*The problem*:
In your copy, leave out all pictures and reproduce every entry exactly.
++++ Record set
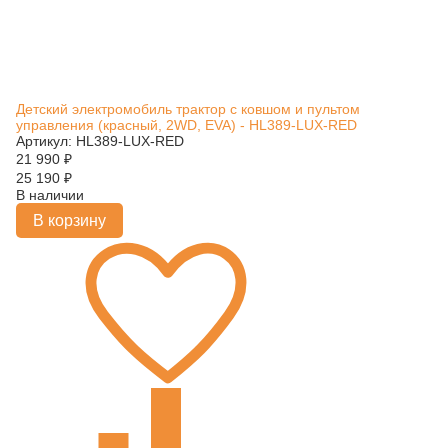
Детский электромобиль трактор с ковшом и пультом
управления (красный, 2WD, EVA) - HL389-LUX-RED
Артикул: HL389-LUX-RED
21 990
₽
25 190
₽
В наличии
В корзину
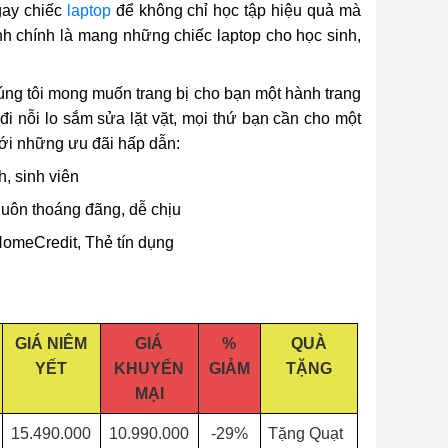
gay chiếc
laptop
để không chỉ học tập hiệu quả mà
h chính là mang những chiếc laptop cho học sinh,
úng tôi mong muốn trang bị cho bạn một hành trang
đi nỗi lo sắm sửa lặt vặt, mọi thứ bạn cần cho một
với những ưu đãi hấp dẫn:
, sinh viên
 luôn thoáng đãng, dễ chịu
omeCredit, Thẻ tín dụng
GIÁ NIÊM
GIÁ
%
QUÀ
YẾT
KHUYẾN
GIẢM
TẶNG
MẠI
15.490.000
10.990.000
-29%
Tặng Quạt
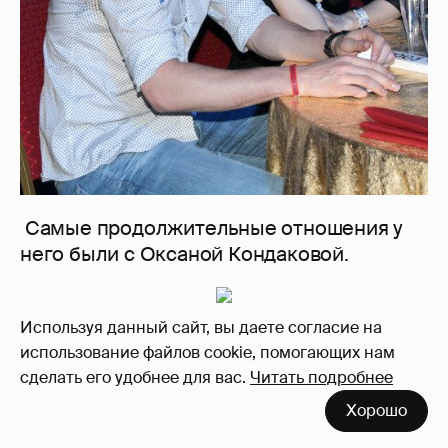
Самые продолжительные отношения у
него были с Оксаной Кондаковой.
Используя данный сайт, вы даете согласие на
использование файлов cookie, помогающих нам
сделать его удобнее для вас.
Читать подробнее
Хорошо
Они расстались к радости родителей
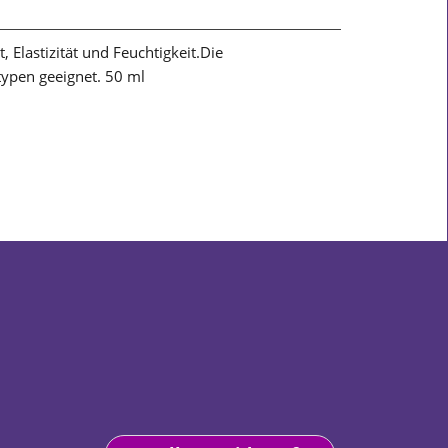
, Elastizität und Feuchtigkeit.Die
typen geeignet. 50 ml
++++++++
*Written response*:
Детский электромобиль трактор с ковшом и пультом
управления (красный, 2WD, EVA) - HL389-LUX-RED
Артикул: HL389-LUX-RED
21 990
₽
25 190
₽
В наличии
В корзину
gay chiếc
laptop
để không chỉ học tập hiệu quả mà
h chính là mang những chiếc laptop cho học sinh,
úng tôi mong muốn trang bị cho bạn một hành trang
đi nỗi lo sắm sửa lặt vặt, mọi thứ bạn cần cho một
với những ưu đãi hấp dẫn:
, sinh viên
 luôn thoáng đãng, dễ chịu
omeCredit, Thẻ tín dụng
GIÁ NIÊM
GIÁ
%
QUÀ
YẾT
KHUYẾN
GIẢM
TẶNG
MẠI
15.490.000
10.990.000
-29%
Tặng Quạt
Самые продолжительные отношения у
него были с Оксаной Кондаковой.
Используя данный сайт, вы даете согласие на
использование файлов cookie, помогающих нам
сделать его удобнее для вас.
Читать подробнее
Хорошо
Они расстались к радости родителей
, Elastizität und Feuchtigkeit.Die
typen geeignet. 50 ml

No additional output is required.